National Centre for Infectious Diseases, Singapore.
National University of Singapore, Singapore.
Medicine (Baltimore). 2021 Jul 2;100(26):e26507. doi: 10.1097/MD.0000000000026507.
We investigated the temporal trends of short-term mortality (death within 1 year of diagnosis) and cause-specific deaths in human immunodeficiency virus (HIV)-infected persons by stage of HIV infection at diagnosis.
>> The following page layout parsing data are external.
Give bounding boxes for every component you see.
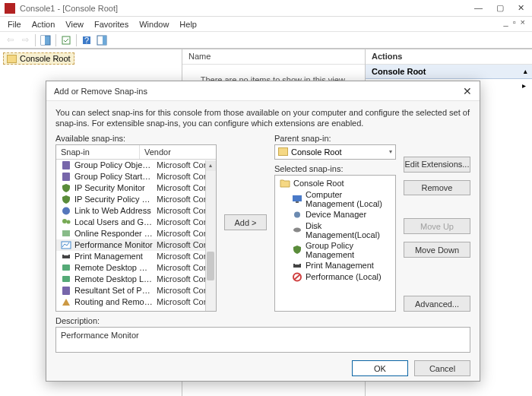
snapin-vendor: Microsoft Cor... <box>157 240 213 249</box>
snapin-row[interactable]: Print ManagementMicrosoft Cor... <box>56 251 216 262</box>
menu-window[interactable]: Window <box>139 20 169 29</box>
tree-node-console-root[interactable]: Console Root <box>3 52 74 65</box>
selected-node[interactable]: Computer Management (Local) <box>280 189 391 209</box>
disk-icon <box>292 225 302 235</box>
snapin-row[interactable]: Performance MonitorMicrosoft Cor... <box>56 239 216 251</box>
parent-snapin-combo[interactable]: Console Root ▾ <box>274 144 396 160</box>
menu-favorites[interactable]: Favorites <box>94 20 128 29</box>
back-button[interactable]: ⇦ <box>3 33 17 47</box>
col-vendor[interactable]: Vendor <box>140 145 176 159</box>
menu-action[interactable]: Action <box>32 20 55 29</box>
snapin-row[interactable]: IP Security Policy M...Microsoft Cor... <box>56 194 216 205</box>
add-remove-snapins-dialog: Add or Remove Snap-ins ✕ You can select … <box>46 81 480 382</box>
scroll-up-icon[interactable]: ▴ <box>206 160 216 171</box>
selected-node[interactable]: Device Manager <box>280 209 391 220</box>
move-up-button[interactable]: Move Up <box>404 218 470 234</box>
forward-button[interactable]: ⇨ <box>18 33 32 47</box>
snapin-name: Link to Web Address <box>74 206 154 215</box>
snapin-row[interactable]: Group Policy Starter...Microsoft Cor... <box>56 171 216 182</box>
mdi-restore[interactable]: ▫ <box>511 17 518 27</box>
shield-icon <box>292 245 302 255</box>
cancel-button[interactable]: Cancel <box>414 360 470 376</box>
snapin-name: Routing and Remote... <box>74 297 154 306</box>
snapin-vendor: Microsoft Cor... <box>157 263 213 272</box>
snapin-vendor: Microsoft Cor... <box>157 274 213 284</box>
parent-value: Console Root <box>291 147 342 157</box>
snapin-row[interactable]: Link to Web AddressMicrosoft Cor... <box>56 205 216 217</box>
advanced-button[interactable]: Advanced... <box>404 296 470 312</box>
selected-node-label: Print Management <box>306 261 374 270</box>
snapin-row[interactable]: IP Security MonitorMicrosoft Cor... <box>56 182 216 194</box>
scrollbar[interactable]: ▴ <box>205 160 216 311</box>
snapin-vendor: Microsoft Cor... <box>157 229 213 238</box>
folder-icon <box>280 179 290 188</box>
available-snapins-list[interactable]: Snap-in Vendor Group Policy Object ...Mi… <box>55 144 217 312</box>
titlebar: Console1 - [Console Root] — ▢ ✕ <box>0 0 532 17</box>
svg-rect-8 <box>62 173 70 181</box>
col-snapin[interactable]: Snap-in <box>56 145 140 159</box>
snapin-row[interactable]: Group Policy Object ...Microsoft Cor... <box>56 160 216 171</box>
result-header: Name <box>182 49 365 65</box>
edit-extensions-button[interactable]: Edit Extensions... <box>404 157 470 173</box>
export-list-button[interactable] <box>59 33 73 47</box>
menu-file[interactable]: File <box>8 20 21 29</box>
actions-section-label: Console Root <box>372 67 426 76</box>
description-box: Performance Monitor <box>55 327 470 353</box>
help-button[interactable]: ? <box>80 33 93 47</box>
snapin-vendor: Microsoft Cor... <box>157 172 213 181</box>
snapin-name: Remote Desktop Ga... <box>74 263 154 272</box>
menu-view[interactable]: View <box>65 20 84 29</box>
svg-rect-18 <box>62 287 70 295</box>
ok-button[interactable]: OK <box>352 360 408 376</box>
show-hide-tree-button[interactable] <box>39 33 52 47</box>
snapin-row[interactable]: Local Users and Gro...Microsoft Cor... <box>56 217 216 228</box>
snapin-row[interactable]: Resultant Set of PolicyMicrosoft Cor... <box>56 285 216 296</box>
remove-button[interactable]: Remove <box>404 180 470 196</box>
selected-node[interactable]: Group Policy Management <box>280 240 391 260</box>
snapin-row[interactable]: Remote Desktop Lic...Microsoft Cor... <box>56 274 216 285</box>
actions-section[interactable]: Console Root ▴ <box>366 65 532 79</box>
selected-node-label: Performance (Local) <box>306 272 382 281</box>
snapin-row[interactable]: Remote Desktop Ga...Microsoft Cor... <box>56 262 216 274</box>
menu-help[interactable]: Help <box>179 20 197 29</box>
snapin-name: Local Users and Gro... <box>74 217 154 227</box>
dialog-title: Add or Remove Snap-ins <box>54 87 147 96</box>
selected-node[interactable]: Disk Management(Local) <box>280 220 391 240</box>
snapin-row[interactable]: Routing and Remote...Microsoft Cor... <box>56 296 216 308</box>
selected-node[interactable]: Performance (Local) <box>280 271 391 283</box>
book-icon <box>61 286 71 296</box>
maximize-button[interactable]: ▢ <box>496 3 504 13</box>
scroll-thumb[interactable] <box>207 252 214 280</box>
gear-icon <box>292 210 302 220</box>
snapin-vendor: Microsoft Cor... <box>157 160 213 169</box>
actions-title: Actions <box>366 49 532 65</box>
svg-rect-1 <box>41 36 45 45</box>
available-label: Available snap-ins: <box>55 134 217 143</box>
folder-icon <box>7 55 17 63</box>
svg-point-10 <box>62 219 67 223</box>
selected-node-label: Disk Management(Local) <box>306 221 391 239</box>
book-icon <box>61 172 71 182</box>
users-icon <box>61 217 71 227</box>
rdp-icon <box>61 274 71 284</box>
minimize-button[interactable]: — <box>474 3 483 13</box>
snapin-row[interactable]: Online Responder M...Microsoft Cor... <box>56 228 216 239</box>
selected-node-label: Console Root <box>293 179 344 188</box>
mdi-minimize[interactable]: _ <box>502 17 511 27</box>
svg-point-21 <box>294 211 300 217</box>
dialog-close-button[interactable]: ✕ <box>463 85 472 97</box>
selected-node[interactable]: Print Management <box>280 260 391 271</box>
snapin-vendor: Microsoft Cor... <box>157 206 213 215</box>
selected-node[interactable]: Console Root <box>280 178 391 189</box>
svg-rect-6 <box>103 36 106 45</box>
tree-root-label: Console Root <box>20 54 71 63</box>
snapin-name: Online Responder M... <box>74 229 154 238</box>
move-down-button[interactable]: Move Down <box>404 242 470 258</box>
svg-rect-7 <box>62 161 70 169</box>
mdi-close[interactable]: × <box>518 17 527 27</box>
close-button[interactable]: ✕ <box>518 3 524 13</box>
svg-rect-17 <box>62 276 70 282</box>
add-button[interactable]: Add > <box>224 214 267 230</box>
actions-pane-button[interactable] <box>95 33 109 47</box>
selected-snapins-tree[interactable]: Console RootComputer Management (Local)D… <box>274 175 396 312</box>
We also assessed the impact of late diagnosis (LD) on short-term mortality.Epidemiological records of HIV-infected Singapore residents from the National HIV Registry were linked to death records from the Registry of Births and Deaths for observational analyses. Newly-diagnosed HIV cases with available cluster of differentiation 4 count at time of diagnosis in a 5-year period from 2012 to 2016 were included in the study. Hazard ratios (HRs) and 95% confidence interval (CI) of LD for all deaths excluding suicides and self-inflicted or accidental injuries, and HIV/ acquired immunodeficiency syndrome (AIDS)-related deaths occurring within 1 year post-diagnosis were calculated using Cox proportional hazards regression models with adjustment for age at HIV/AIDS diagnosis. Population attributable risk proportions (PARPs) were then calculated using the adjusted HRs.Of the 1990 newly-diagnosed HIV cases included in the study, 7.2% had died by end of 2017, giving an overall mortality rate of 2.16 per 100 person-years (PY) (95% CI 1.82-2.54). The mortality rate was 3.81 per 100 PY (95% CI 3.15-4.56) in HIV cases with LD, compared with 0.71 (95% CI 0.46-1.05) in non-LD (nLD) cases. Short-term mortality was significantly higher in LD (9.1%) than nLD cases (1.1%). Of the 143 deaths reported between 2012 and 2017, 58.0% were HIV/AIDS-related (nLD 28.0% vs LD 64.4%). HIV/AIDS-related causes represented 70.4% of all deaths which occurred during the first year of diagnosis (nLD 36.4% vs LD 74.7%). The PARP of short-term mortality due to LD was 77.8% for all deaths by natural causes, and 87.8% for HIV/AIDS-related deaths.The mortality rate of HIV-infected persons with LD was higher than nLD, especially within 1 year of diagnosis, and HIV/AIDS-related causes constituted majority of these deaths. To reduce short-term mortality, persons at high risk of late-stage HIV infection should be targeted in outreach efforts to promote health screening and remove barriers to HIV testing and treatment.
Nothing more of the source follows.